By creating visual artifacts that mapped these differences, I was able to make risks tangible, highlight dependencies, and spark alignment on what needed to change and what was technically feasible in short increments. These artifacts became a shared reference point for tackling challenges like information hierarchy, prioritizing feature consolidation, and shared understanding of technical limitations based on the systems or other team dependencies.

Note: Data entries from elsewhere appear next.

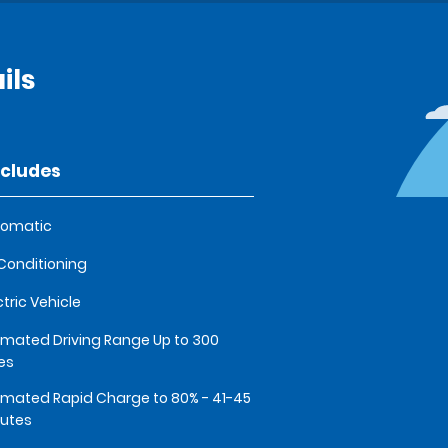
ils
ncludes
tomatic
 Conditioning
ctric Vehicle
imated Driving Range Up to 300
es
imated Rapid Charge to 80% - 41-45
utes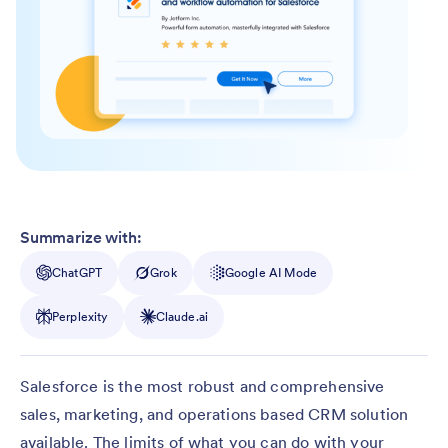
Summarize with:
ChatGPT
Grok
Google AI Mode
Perplexity
Claude.ai
Salesforce is the most robust and comprehensive
sales, marketing, and operations based CRM solution
available. The limits of what you can do with your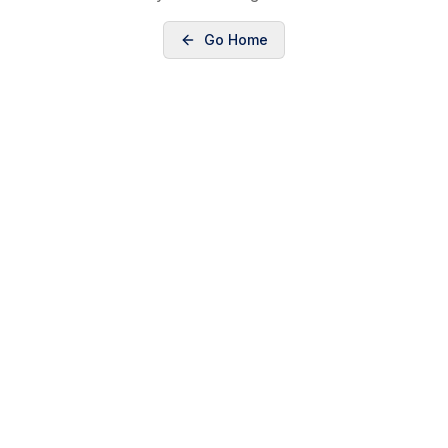
Go Home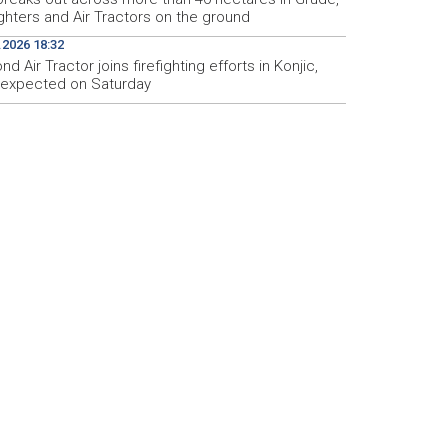
ighters and Air Tractors on the ground
.2026 18:32
d Air Tractor joins firefighting efforts in Konjic,
d expected on Saturday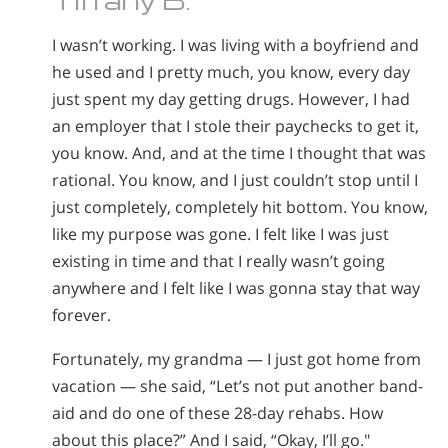
I wasn’t working. I was living with a boyfriend and
he used and I pretty much, you know, every day
just spent my day getting drugs. However, I had
an employer that I stole their paychecks to get it,
you know. And, and at the time I thought that was
rational. You know, and I just couldn’t stop until I
just completely, completely hit bottom. You know,
like my purpose was gone. I felt like I was just
existing in time and that I really wasn’t going
anywhere and I felt like I was gonna stay that way
forever.
Fortunately, my grandma — I just got home from
vacation — she said, “Let’s not put another band-
aid and do one of these 28-day rehabs. How
about this place?” And I said, “Okay, I’ll go."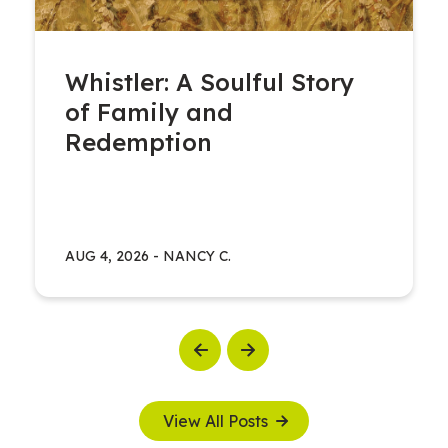
Whistler: A Soulful Story
of Family and
Redemption
AUG 4, 2026
-
NANCY C.
Previous
Next
View All Posts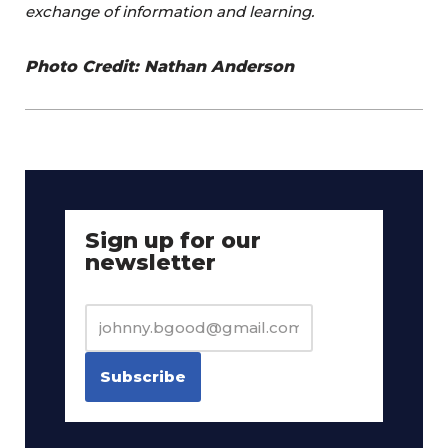
exchange of information and learning.
Photo Credit: Nathan Anderson
Sign up for our
newsletter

Seeing through the users’ eyes
Admins and employees see the People space through different lenses—so we asked them about it. In two rounds of research, we learned what each cared about most, from how they search for people to the details they want at a glance. A card sorting exercise helped us separate the “must-see-now” info for the People page from the deeper details that belong in a profile. These insights became the blueprint for balancing simplicity with depth across the experience.
Managers care about:
Employee's work location
What role they have
If they are a full-time employee, part-time employee, or contractor
If someone is out of office
Are they fully onboarded, still onboarding, or terminated
Employees care about:
What role they have
What department
If someone is out of office
From insight to iteration
Research insights shaped our early concepts, but iteration and alignment brought them to life. Weekly review sessions with product and engineering allowed us to present prototypes, gather feedback, and address technical constraints in real time. Visual change logs and clickable demos made progress transparent, sparked important follow-up conversations, and ensured every round of iteration moved us closer to a cohesive, technically feasible People experience.
Learning from launch
The first version of the unified People space successfully merged ASO and PEO experiences and rolled out to 100% of ASO customers. However, when expanded to 20% of PEO users, unexpected bugs forced a rollback. The root cause was traced to differences in databases and the adjustments PEO required to match ASO, highlighting the complexities of consolidating systems with uneven infrastructure.
This experience underscored the importance of anticipating backend dependencies and informed how we approached subsequent releases.